● WHAT YOU SHOULD DO
Copy, word for word, the opening line of the data and each line after it until the line that contains "Deze geschilderde voorstelling", which is included. Leave the pictures out.

------ EXTRACTED INFORMATION

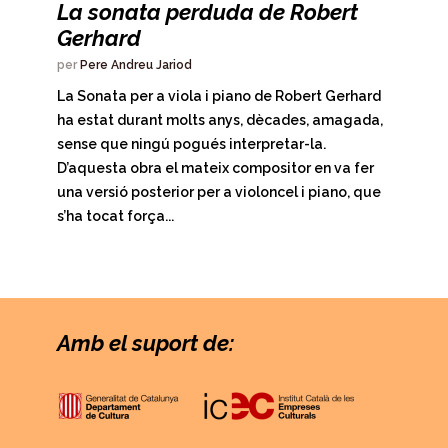
La sonata perduda de Robert
Gerhard
per
Pere Andreu Jariod
La Sonata per a viola i piano de Robert Gerhard
ha estat durant molts anys, dècades, amagada,
sense que ningú pogués interpretar-la.
D’aquesta obra el mateix compositor en va fer
una versió posterior per a violoncel i piano, que
s’ha tocat força...
Amb el suport de:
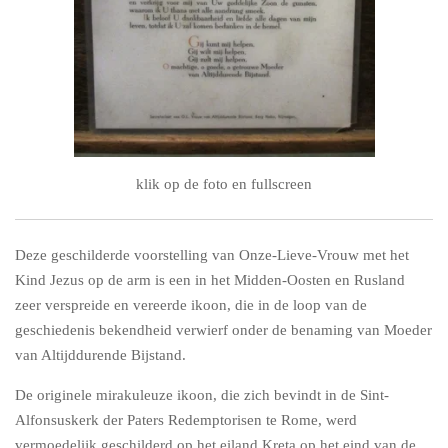
klik op de foto en fullscreen
Deze geschilderde voorstelling van Onze-Lieve-Vrouw met het
Kind Jezus op de arm is een in het Midden-Oosten en Rusland
zeer verspreide en vereerde ikoon, die in de loop van de
geschiedenis bekendheid verwierf onder de benaming van Moeder
van Altijddurende Bijstand.
De originele mirakuleuze ikoon, die zich bevindt in de Sint-
Alfonsuskerk der Paters Redemptorisen te Rome, werd
vermoedelijk geschilderd op het eiland Kreta op het eind van de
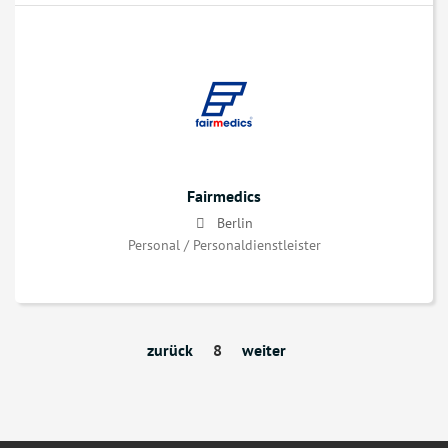
Fairmedics
Berlin
Personal / Personaldienstleister
zurück
8
weiter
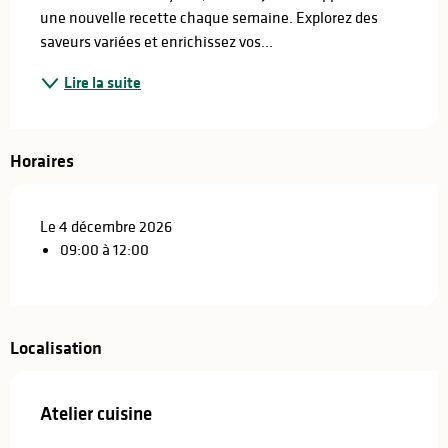
une nouvelle recette chaque semaine. Explorez des 
saveurs variées et enrichissez vos...
Lire la suite
Horaires
Le 4 décembre 2026
09:00 à 12:00
Localisation
Atelier cuisine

------------

● RESPONSE AREA
La sonata perduda de Robert
Gerhard
per
Pere Andreu Jariod
La Sonata per a viola i piano de Robert Gerhard
ha estat durant molts anys, dècades, amagada,
sense que ningú pogués interpretar-la.
D’aquesta obra el mateix compositor en va fer
una versió posterior per a violoncel i piano, que
s’ha tocat força...
Amb el suport de:
klik op de foto en fullscreen
Deze geschilderde voorstelling van Onze-Lieve-Vrouw met het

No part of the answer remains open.